The effect of potassium chloride on Aplysia Californica abdominal ganglion activity

Fanrui Fu, Munish Chauhan, Rosalind Sadleir

Research output: Contribution to journalArticlepeer-review

1 Scopus citations


Objective. Spontaneous activity in the abdominal ganglion of Aplysia can be used as a convenient bioelectricity source in tests of novel MRI-based functional imaging methods, such as functional Magnetic Resonance Electrical Impedance Tomography (fMREIT). In these tests, it is necessary to find a consistent treatment that modulates neural activity, so that these results can be compared with control data. Effects of MREIT imaging currents combined with treatment were also of interest.

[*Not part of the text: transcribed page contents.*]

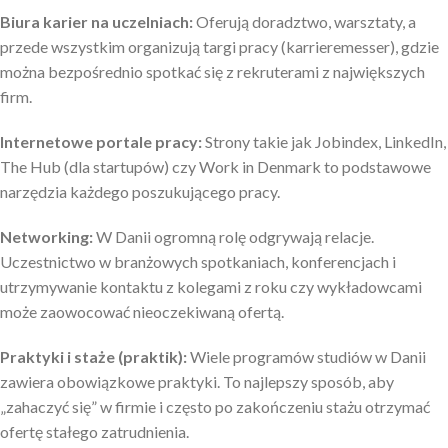
Biura karier na uczelniach:
Oferują doradztwo, warsztaty, a
przede wszystkim organizują targi pracy (karrieremesser), gdzie
można bezpośrednio spotkać się z rekruterami z największych
firm.
Internetowe portale pracy:
Strony takie jak Jobindex, LinkedIn,
The Hub (dla startupów) czy Work in Denmark to podstawowe
narzędzia każdego poszukującego pracy.
Networking:
W Danii ogromną rolę odgrywają relacje.
Uczestnictwo w branżowych spotkaniach, konferencjach i
utrzymywanie kontaktu z kolegami z roku czy wykładowcami
może zaowocować nieoczekiwaną ofertą.
Praktyki i staże (praktik):
Wiele programów studiów w Danii
zawiera obowiązkowe praktyki. To najlepszy sposób, aby
„zahaczyć się” w firmie i często po zakończeniu stażu otrzymać
ofertę stałego zatrudnienia.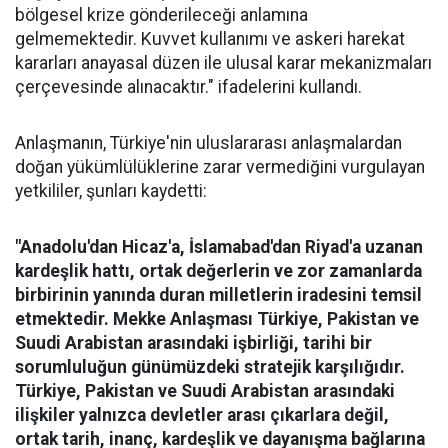
bölgesel krize gönderileceği anlamına
gelmemektedir. Kuvvet kullanımı ve askeri harekat
kararları anayasal düzen ile ulusal karar mekanizmaları
çerçevesinde alınacaktır." ifadelerini kullandı.
Anlaşmanın, Türkiye'nin uluslararası anlaşmalardan
doğan yükümlülüklerine zarar vermediğini vurgulayan
yetkililer, şunları kaydetti:
"Anadolu'dan Hicaz'a, İslamabad'dan Riyad'a uzanan
kardeşlik hattı, ortak değerlerin ve zor zamanlarda
birbirinin yanında duran milletlerin iradesini temsil
etmektedir. Mekke Anlaşması Türkiye, Pakistan ve
Suudi Arabistan arasındaki işbirliği, tarihi bir
sorumluluğun günümüzdeki stratejik karşılığıdır.
Türkiye, Pakistan ve Suudi Arabistan arasındaki
ilişkiler yalnızca devletler arası çıkarlara değil,
ortak tarih, inanç, kardeşlik ve dayanışma bağlarına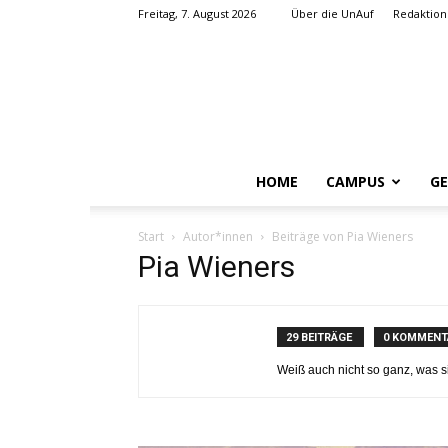
Freitag, 7. August 2026
Über die UnAuf
Redaktion
HOME
CAMPUS
GE
Start
Autor*innen
Beiträge von Pia Wieners
Pia Wieners
29 BEITRÄGE
0 KOMMENT
Weiß auch nicht so ganz, was si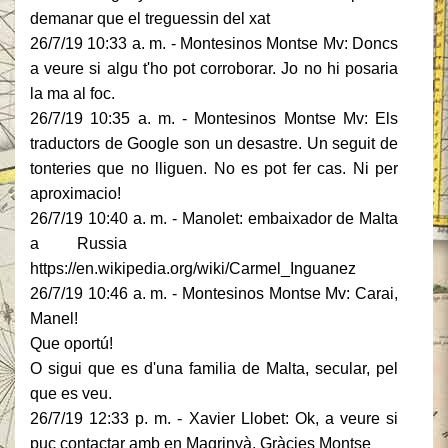
demanar que el treguessin del xat
26/7/19 10:33 a. m. - Montesinos Montse Mv: Doncs
a veure si algu t'ho pot corroborar. Jo no hi posaria
la ma al foc.
26/7/19 10:35 a. m. - Montesinos Montse Mv: Els
traductors de Google son un desastre. Un seguit de
tonteries que no lliguen. No es pot fer cas. Ni per
aproximacio!
26/7/19 10:40 a. m. - Manolet: embaixador de Malta
a Russia
https://en.wikipedia.org/wiki/Carmel_Inguanez
26/7/19 10:46 a. m. - Montesinos Montse Mv: Carai,
Manel!
Que oportú!
O sigui que es d'una familia de Malta, secular, pel
que es veu.
26/7/19 12:33 p. m. - Xavier Llobet: Ok, a veure si
puc contactar amb en Magrinyà. Gràcies Montse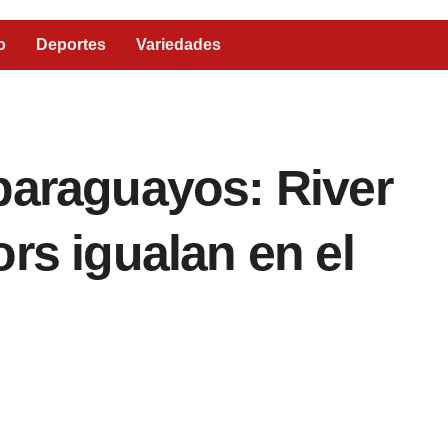
o
Deportes
Variedades
paraguayos: River
rs igualan en el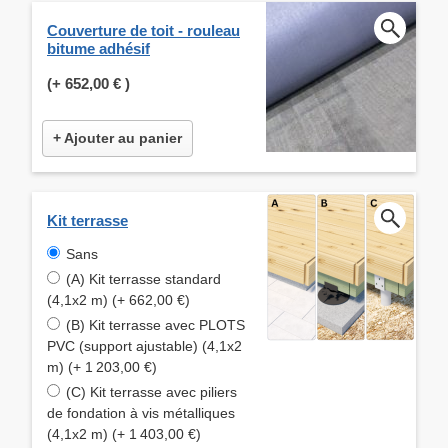
Couverture de toit - rouleau
bitume adhésif
(+
652,00 €
)
+ Ajouter au panier
Kit terrasse
Sans
(A) Kit terrasse standard
(4,1x2 m) (+ 662,00 €)
(B) Kit terrasse avec PLOTS
PVC (support ajustable) (4,1x2
m) (+ 1 203,00 €)
(C) Kit terrasse avec piliers
de fondation à vis métalliques
(4,1x2 m) (+ 1 403,00 €)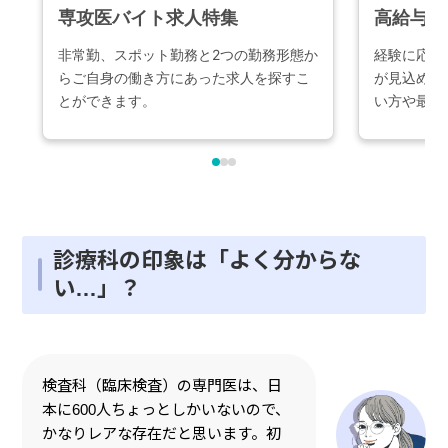
診療科の印象は「よく分からな
い…」？
検査科（臨床検査）の専門医は、日
本に600人ちょっとしかいないので、
かなりレアな存在だと思います。初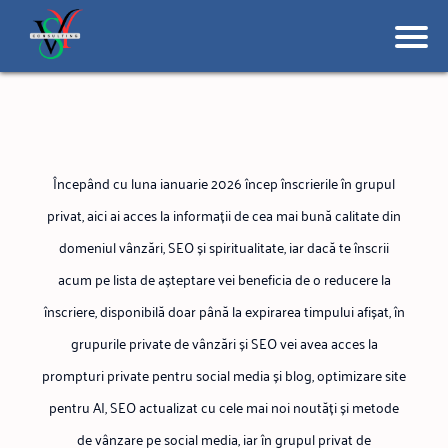
Începând cu luna ianuarie 2026 încep înscrierile în grupul
privat, aici ai acces la informații de cea mai bună calitate din
domeniul vânzări, SEO și spiritualitate, iar dacă te înscrii
acum pe lista de așteptare vei beneficia de o reducere la
înscriere, disponibilă doar până la expirarea timpului afișat, în
grupurile private de vânzări și SEO vei avea acces la
prompturi private pentru social media și blog, optimizare site
pentru AI, SEO actualizat cu cele mai noi noutăți și metode
de vânzare pe social media, iar în grupul privat de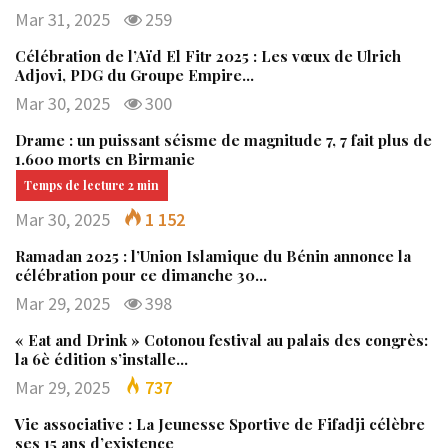
Mar 31, 2025
259
Célébration de l’Aïd El Fitr 2025 : Les vœux de Ulrich
Adjovi, PDG du Groupe Empire…
Mar 30, 2025
300
Drame : un puissant séisme de magnitude 7, 7 fait plus de
1.600 morts en Birmanie
Mar 30, 2025
1 152
Ramadan 2025 : l’Union Islamique du Bénin annonce la
célébration pour ce dimanche 30…
Mar 29, 2025
398
« Eat and Drink » Cotonou festival au palais des congrès:
la 6è édition s’installe…
Mar 29, 2025
737
Vie associative : La Jeunesse Sportive de Fifadji célèbre
ses 15 ans d’existence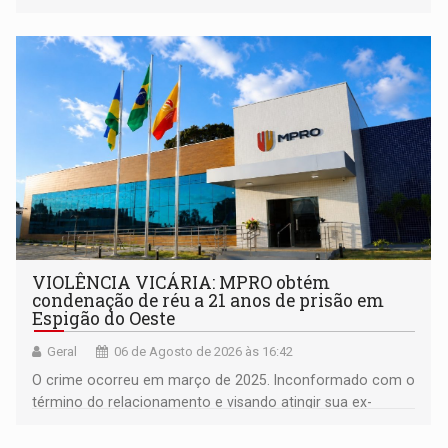
orientações sobre consumo consciente de energia para a
comunidade
VIOLÊNCIA VICÁRIA: MPRO obtém
condenação de réu a 21 anos de prisão em
Espigão do Oeste
Geral
06 de Agosto de 2026 às 16:42
O crime ocorreu em março de 2025. Inconformado com o
término do relacionamento e visando atingir sua ex-
companheira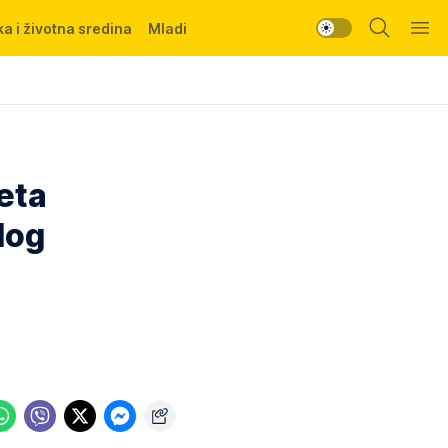
a i životna sredina
Mladi
eta
log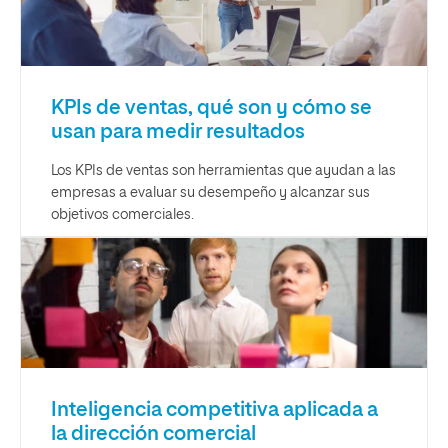
KPIs de ventas, qué son y cómo se
usan para medir resultados
Los KPIs de ventas son herramientas que ayudan a las
empresas a evaluar su desempeño y alcanzar sus
objetivos comerciales.
Inteligencia competitiva aplicada a
la dirección comercial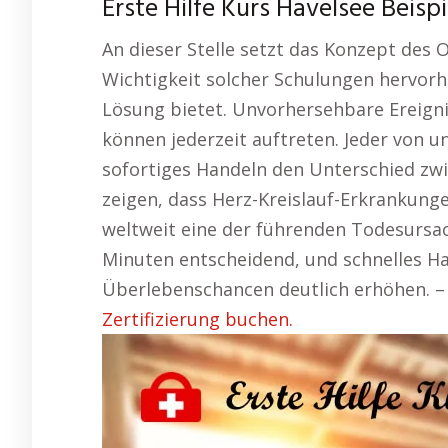
Erste Hilfe Kurs Havelsee Beisp
An dieser Stelle setzt das Konzept des O
Wichtigkeit solcher Schulungen hervorh
Lösung bietet. Unvorhersehbare Ereigni
können jederzeit auftreten. Jeder von un
sofortiges Handeln den Unterschied zwi
zeigen, dass Herz-Kreislauf-Erkrankunge
weltweit eine der führenden Todesursach
Minuten entscheidend, und schnelles H
Überlebenschancen deutlich erhöhen. 
Zertifizierung buchen.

Approach. Potassium chloride (KCl) was employed as a rhythm modulator. In a series of experiments, effects of adding different volumes of KCl solution were tested and compared with experiments on control groups that had artificial sea water administered. In all cases, neuronal activity was measured with micro electrode arrays. Main results. It was possible to reversibly stop spontaneous activity in ganglia by increasing the extracellular potassium chloride concentration to 89 mM. There was no effect on experimental outcomes when current was administered to the sample chamber between recordings. Significance. KCl can be used as a reversible neural modulator for testing neural detection methods.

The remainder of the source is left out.